Thursday, August 20, 2015
On Blades of Blue Grass by Neil Harrod (Book Review #64 of 2015)
On Blades of Blue Grass: Stories of Nicholasville, Kentucky
This is a two-star book partly due to the many grammatical errors and typos. The author is an aspiring writer in need of a proofreader. I noticed it was offered free for Kindle and took the chance to support a local author.
I grew up in Lexington, of which Nicholasville has basically become a suburb. There was greater distance between the two when the author (just a few years older than me) was growing up in the 1980s. This book is the author's recollection of childhood memories, telling mostly unconnected stories. Most of it is mundane, and the early memories are likely embellished. I do not believe someone called him a "snake-handling cracker" when he was five years old. He grew up in a dysfunctional home witnessing domestic violence and always tempted to run away. Much of the book is a tribute to the friends and families who loved him through that time.
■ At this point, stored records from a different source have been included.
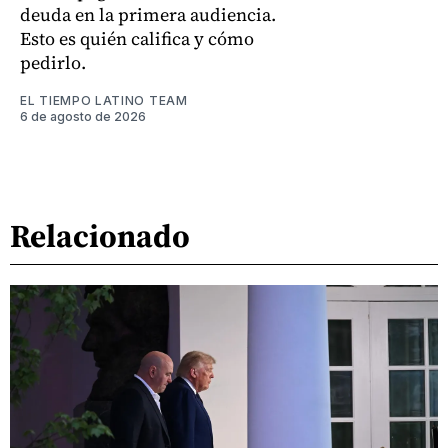
deuda en la primera audiencia.
Esto es quién califica y cómo
pedirlo.
EL TIEMPO LATINO TEAM
6 de agosto de 2026
Relacionado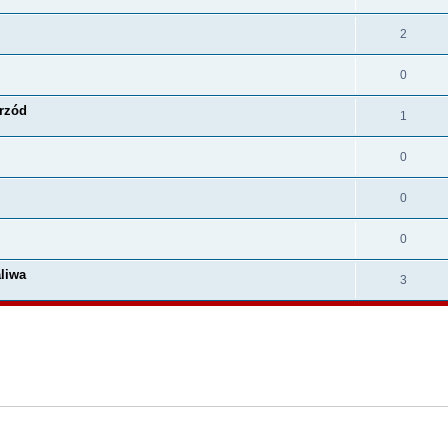
2
0
przód
1
0
0
0
aliwa
3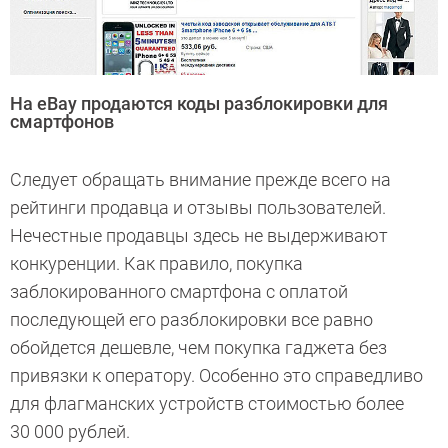
На eBay продаются коды разблокировки для
смартфонов
Следует обращать внимание прежде всего на
рейтинги продавца и отзывы пользователей.
Нечестные продавцы здесь не выдерживают
конкуренции. Как правило, покупка
заблокированного смартфона с оплатой
последующей его разблокировки все равно
обойдется дешевле, чем покупка гаджета без
привязки к оператору. Особенно это справедливо
для флагманских устройств стоимостью более
30 000 рублей.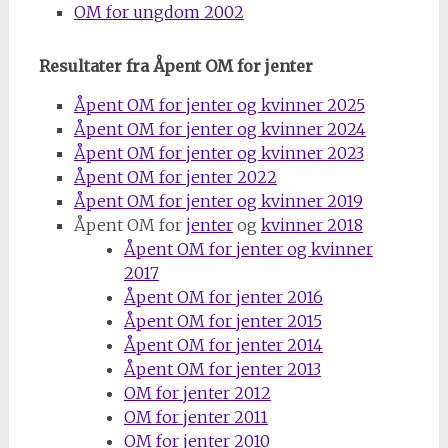
OM for ungdom 2002
Resultater fra Åpent OM for jenter
Åpent OM for jenter og kvinner 2025
Åpent OM for jenter og kvinner 2024
Åpent OM for jenter og kvinner 2023
Åpent OM for jenter 2022
Åpent OM for jenter og kvinner 2019
Åpent OM for
jenter
og
kvinner 2018
Åpent OM for jenter og kvinner
2017
Åpent OM for jenter 2016
Åpent OM for jenter 2015
Åpent OM for jenter 2014
Åpent OM for jenter 2013
OM for jenter 2012
OM for jenter 2011
OM for jenter 2010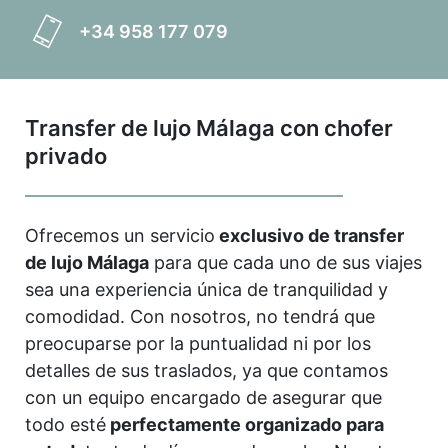
+34 958 177 079
Transfer de lujo Málaga con chofer
privado
Ofrecemos un servicio
exclusivo de transfer
de lujo Málaga
para que cada uno de sus viajes
sea una experiencia única de tranquilidad y
comodidad. Con nosotros, no tendrá que
preocuparse por la puntualidad ni por los
detalles de sus traslados, ya que contamos
con un equipo encargado de asegurar que
todo esté
perfectamente organizado para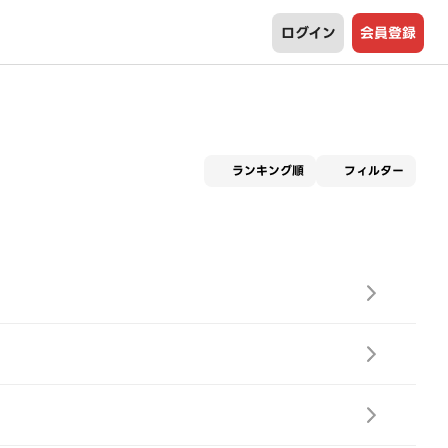
ログイン
会員登録
適用な
ランキング順
フィルター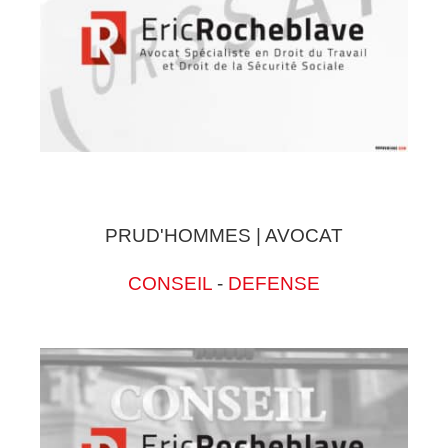
PRUD'HOMMES | AVOCAT
CONSEIL
-
DEFENSE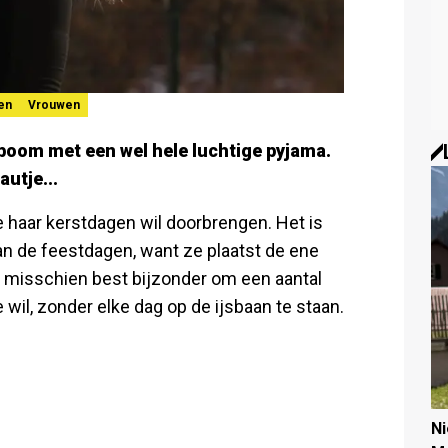
en
Vrouwen
tboom met een wel hele luchtige pyjama.
utje...
 haar kerstdagen wil doorbrengen. Het is
an de feestdagen, want ze plaatst de ene
ta misschien best bijzonder om een aantal
wil, zonder elke dag op de ijsbaan te staan.
N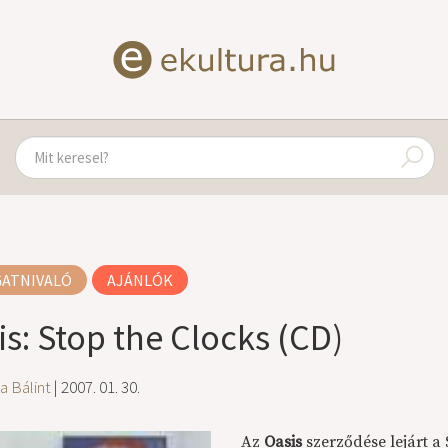
GATNIVALÓ
AJÁNLÓK
is: Stop the Clocks (CD)
a Bálint
| 2007. 01. 30.
Az
Oasis
szerződése lejárt a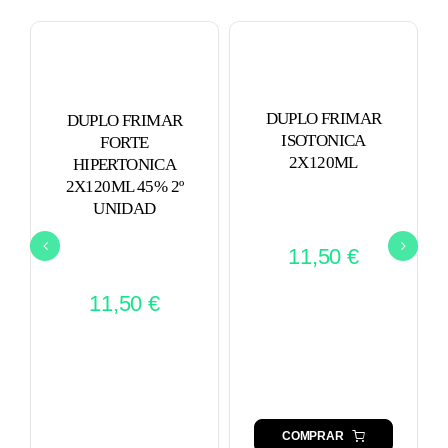
DUPLO FRIMAR
DUPLO FRIMAR
ISOTONICA
FORTE
2X120ML
HIPERTONICA
2X120ML 45% 2º
UNIDAD
11,50
€
11,50
€
COMPRAR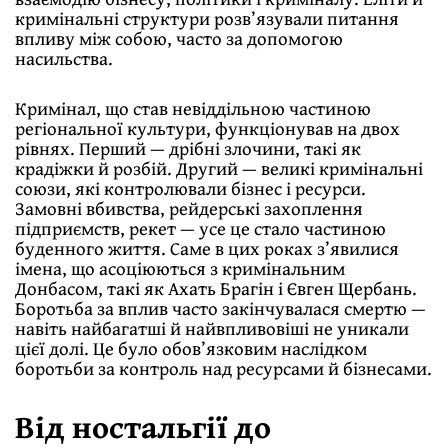
кримінальні структури розв’язували питання
впливу між собою, часто за допомогою
насильства.
Кримінал, що став невіддільною частиною
регіональної культури, функціонував на двох
рівнях. Перший — дрібні злочини, такі як
крадіжки й розбій. Другий — великі кримінальні
союзи, які контролювали бізнес і ресурси.
Замовні вбивства, рейдерські захоплення
підприємств, рекет — усе це стало частиною
буденного життя. Саме в цих роках з’явилися
імена, що асоціюються з кримінальним
Донбасом, такі як Ахать Брагін і Євген Щербань.
Боротьба за вплив часто закінчувалася смертю —
навіть найбагатші й найвпливовіші не уникали
цієї долі. Це було обов’язковим наслідком
боротьби за контроль над ресурсами й бізнесами.
Від ностальгії до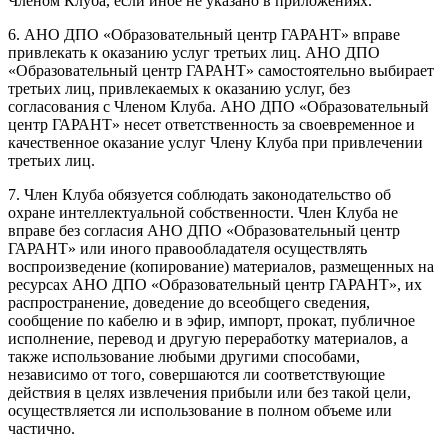
Членом Клуба, если иное не указано в приложениях.
6. АНО ДПО «Образовательный центр ГАРАНТ» вправе
привлекать к оказанию услуг третьих лиц. АНО ДПО
«Образовательный центр ГАРАНТ» самостоятельно выбирает
третьих лиц, привлекаемых к оказанию услуг, без
согласования с Членом Клуба. АНО ДПО «Образовательный
центр ГАРАНТ» несет ответственность за своевременное и
качественное оказание услуг Члену Клуба при привлечении
третьих лиц.
7. Член Клуба обязуется соблюдать законодательство об
охране интеллектуальной собственности. Член Клуба не
вправе без согласия АНО ДПО «Образовательный центр
ГАРАНТ» или иного правообладателя осуществлять
воспроизведение (копирование) материалов, размещенных на
ресурсах АНО ДПО «Образовательный центр ГАРАНТ», их
распространение, доведение до всеобщего сведения,
сообщение по кабелю и в эфир, импорт, прокат, публичное
исполнение, перевод и другую переработку материалов, а
также использование любыми другими способами,
независимо от того, совершаются ли соответствующие
действия в целях извлечения прибыли или без такой цели,
осуществляется ли использование в полном объеме или
частично.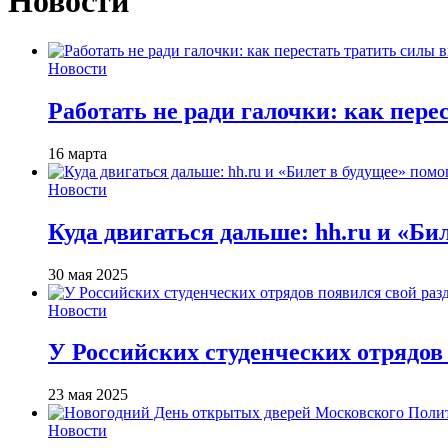
Новости
Новости
Работать не ради галочки: как пере
16 марта
Новости
Куда двигаться дальше: hh.ru и «Би
30 мая 2025
Новости
У Российских студенческих отрядов 
23 мая 2025
Новости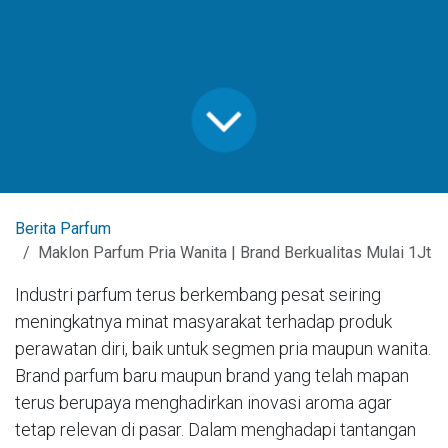
Berita Parfum
Maklon Parfum Pria Wanita | Brand Berkualitas Mulai 1Jt
Industri parfum terus berkembang pesat seiring
meningkatnya minat masyarakat terhadap produk
perawatan diri, baik untuk segmen pria maupun wanita.
Brand parfum baru maupun brand yang telah mapan
terus berupaya menghadirkan inovasi aroma agar
tetap relevan di pasar. Dalam menghadapi tantangan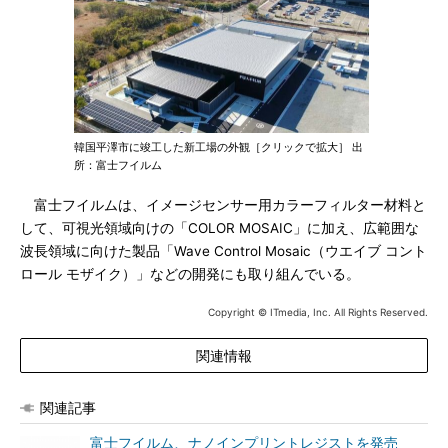
韓国平澤市に竣工した新工場の外観［クリックで拡大］ 出
所：富士フイルム
富士フイルムは、イメージセンサー用カラーフィルター材料と
して、可視光領域向けの「COLOR MOSAIC」に加え、広範囲な
波長領域に向けた製品「Wave Control Mosaic（ウエイブ コント
ロール モザイク）」などの開発にも取り組んでいる。
Copyright © ITmedia, Inc. All Rights Reserved.
関連情報
関連記事
富士フイルム、ナノインプリントレジストを発売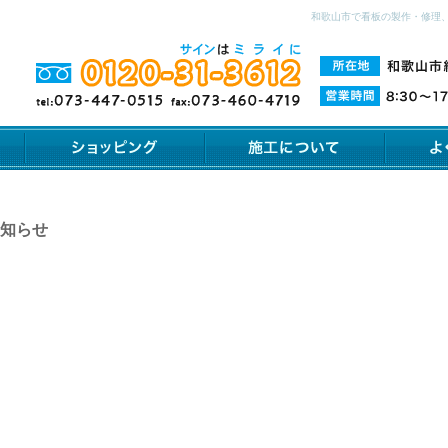
和歌山市で看板の製作・修理
お知らせ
The final chapter is actually a good essay, recollecting the author's near-death experience with a train on High Bridge and its consequences for his life. Like me, the author has returned to central Kentucky after a long absence, although he draws a different conclusion from that outcome than I do, personally. This is a beautiful paragraph:
"I never came back– to either High Bridge or my homeland and though I would move somewhere and then come back for a while; I was never really back when I was home. It was like, that night on the bridge, instead of walking to my car after the train passed by; I actually jumped on board and went with it...It was that bitterness that allowed my mind to believe there was some place better than Nicholasville and that there were people better than the ones in Nicholasville, and that if I just kept running away from home, then I would find a home elsewhere...I am who I am today because of the fact that I grew up in Nicholasville, Kentucky. For I was born a simple Kentucky boy who had a heart full of love and mind filled with optimistic invention and by the simple act of forgiveness I became that boy once more.""
If you grew up in Jessamine Co., then you might know the names and places in the book. Otherwise, pass.